### WHAT TO WORK ON
Where the string "provided" appears in a line of the data, show that line.

### INFORMATION
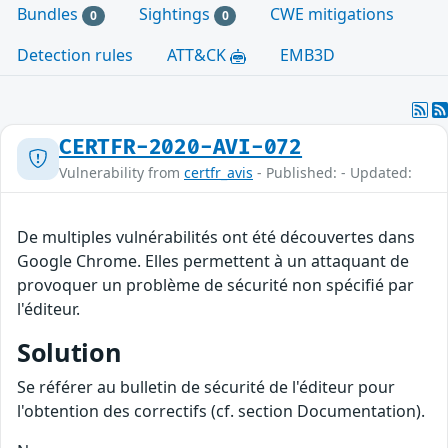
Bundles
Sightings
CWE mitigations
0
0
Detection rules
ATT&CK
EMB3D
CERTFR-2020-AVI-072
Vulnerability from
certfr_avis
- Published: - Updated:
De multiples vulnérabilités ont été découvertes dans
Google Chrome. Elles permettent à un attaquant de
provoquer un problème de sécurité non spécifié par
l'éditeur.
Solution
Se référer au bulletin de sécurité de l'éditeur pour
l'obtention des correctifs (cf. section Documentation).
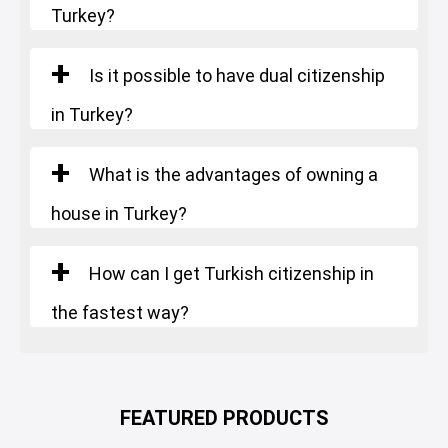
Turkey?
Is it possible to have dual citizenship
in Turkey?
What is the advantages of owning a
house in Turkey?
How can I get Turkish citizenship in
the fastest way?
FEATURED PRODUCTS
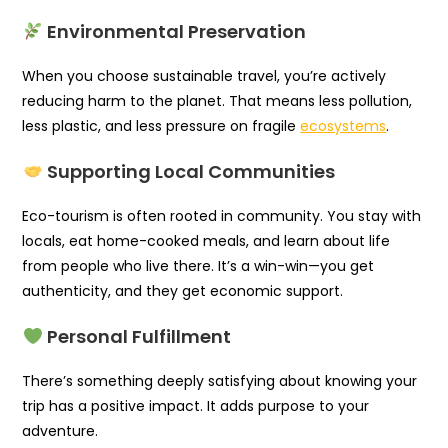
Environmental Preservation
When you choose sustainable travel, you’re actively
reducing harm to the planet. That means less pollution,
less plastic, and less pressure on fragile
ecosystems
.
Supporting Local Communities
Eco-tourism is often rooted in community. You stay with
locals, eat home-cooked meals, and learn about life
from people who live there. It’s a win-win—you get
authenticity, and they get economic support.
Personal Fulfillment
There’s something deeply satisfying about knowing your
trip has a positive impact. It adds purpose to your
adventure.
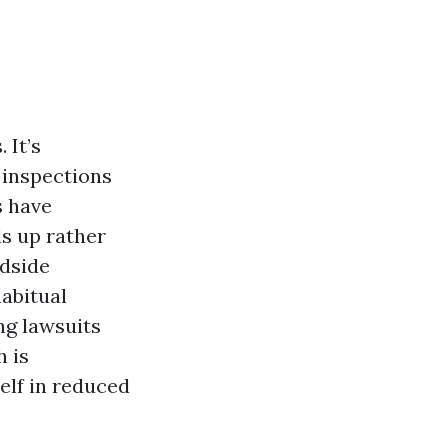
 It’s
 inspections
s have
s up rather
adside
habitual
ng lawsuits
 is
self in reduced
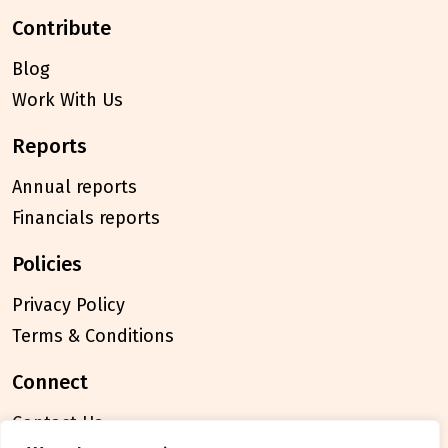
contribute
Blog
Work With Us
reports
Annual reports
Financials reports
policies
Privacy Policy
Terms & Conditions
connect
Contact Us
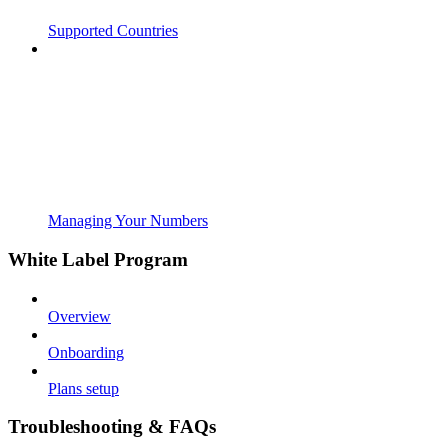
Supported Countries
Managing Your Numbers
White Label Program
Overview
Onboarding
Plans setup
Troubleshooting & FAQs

* * *

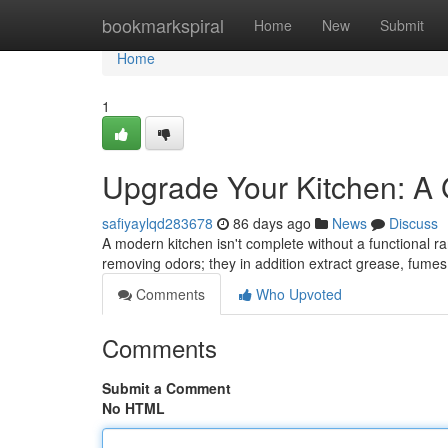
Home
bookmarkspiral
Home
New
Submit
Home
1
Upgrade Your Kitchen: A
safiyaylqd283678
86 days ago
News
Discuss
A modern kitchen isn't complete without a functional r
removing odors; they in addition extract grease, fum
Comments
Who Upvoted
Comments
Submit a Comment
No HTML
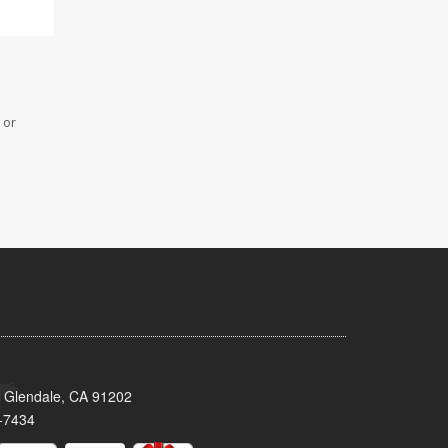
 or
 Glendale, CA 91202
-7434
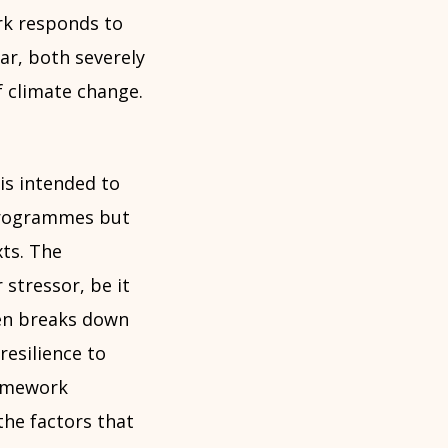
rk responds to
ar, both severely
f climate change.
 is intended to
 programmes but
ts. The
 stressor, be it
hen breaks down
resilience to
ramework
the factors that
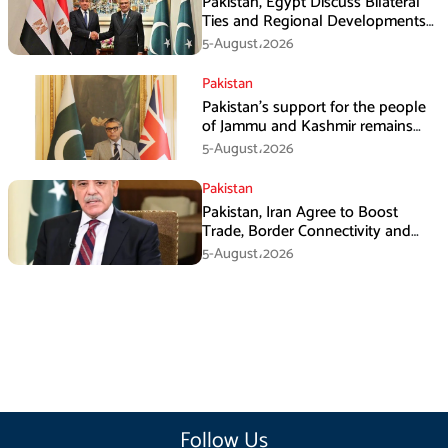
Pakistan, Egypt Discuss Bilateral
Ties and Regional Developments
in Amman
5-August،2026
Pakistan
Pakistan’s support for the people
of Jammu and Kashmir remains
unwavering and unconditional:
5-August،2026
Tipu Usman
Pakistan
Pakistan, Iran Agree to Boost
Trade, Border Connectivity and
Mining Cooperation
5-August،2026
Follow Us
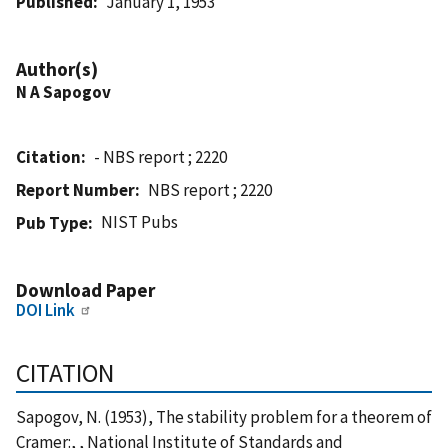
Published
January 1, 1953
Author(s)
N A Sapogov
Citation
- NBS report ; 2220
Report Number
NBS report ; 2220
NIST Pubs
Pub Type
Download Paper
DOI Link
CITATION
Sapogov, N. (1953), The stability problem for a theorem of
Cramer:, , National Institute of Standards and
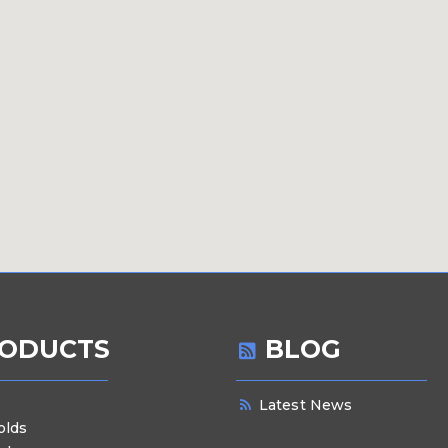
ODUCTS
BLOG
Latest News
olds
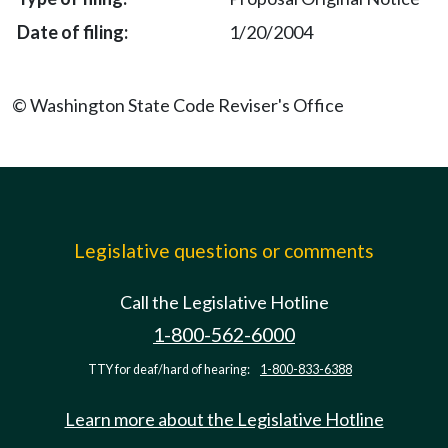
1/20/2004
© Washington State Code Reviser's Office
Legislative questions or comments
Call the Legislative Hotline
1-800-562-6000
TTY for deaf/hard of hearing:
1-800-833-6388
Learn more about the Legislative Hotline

==

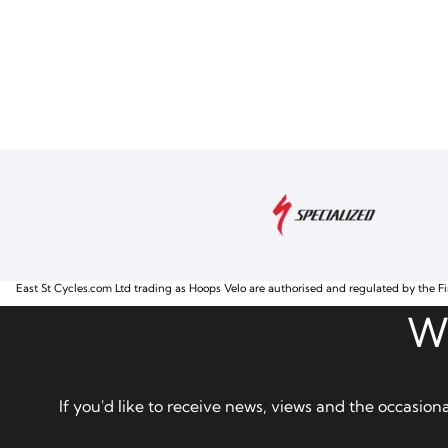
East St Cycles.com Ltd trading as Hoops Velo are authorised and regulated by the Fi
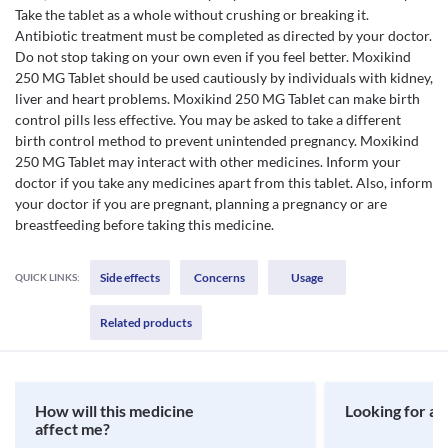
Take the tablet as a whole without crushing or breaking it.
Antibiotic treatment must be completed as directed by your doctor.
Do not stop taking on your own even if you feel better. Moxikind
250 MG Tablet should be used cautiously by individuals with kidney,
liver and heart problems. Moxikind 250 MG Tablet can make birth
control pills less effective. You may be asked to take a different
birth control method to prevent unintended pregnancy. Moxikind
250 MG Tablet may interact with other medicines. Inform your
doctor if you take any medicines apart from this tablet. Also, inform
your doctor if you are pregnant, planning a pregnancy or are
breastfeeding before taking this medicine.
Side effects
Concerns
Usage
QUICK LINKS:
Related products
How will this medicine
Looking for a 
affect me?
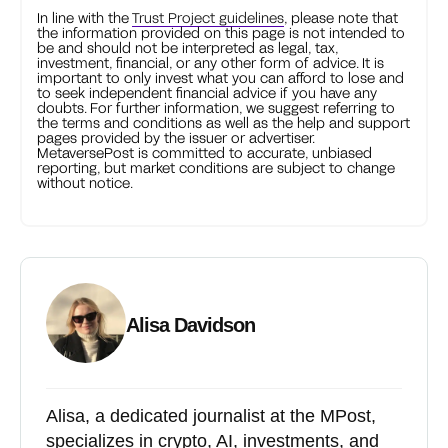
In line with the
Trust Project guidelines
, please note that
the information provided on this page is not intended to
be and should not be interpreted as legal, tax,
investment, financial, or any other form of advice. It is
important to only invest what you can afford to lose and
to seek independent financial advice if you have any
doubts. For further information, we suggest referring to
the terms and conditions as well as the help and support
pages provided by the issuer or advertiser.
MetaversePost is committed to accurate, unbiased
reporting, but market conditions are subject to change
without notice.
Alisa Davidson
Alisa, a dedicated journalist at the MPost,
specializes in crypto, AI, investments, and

### FINAL ANSWER
the information provided on this page is not intended to
pages provided by the issuer or advertiser.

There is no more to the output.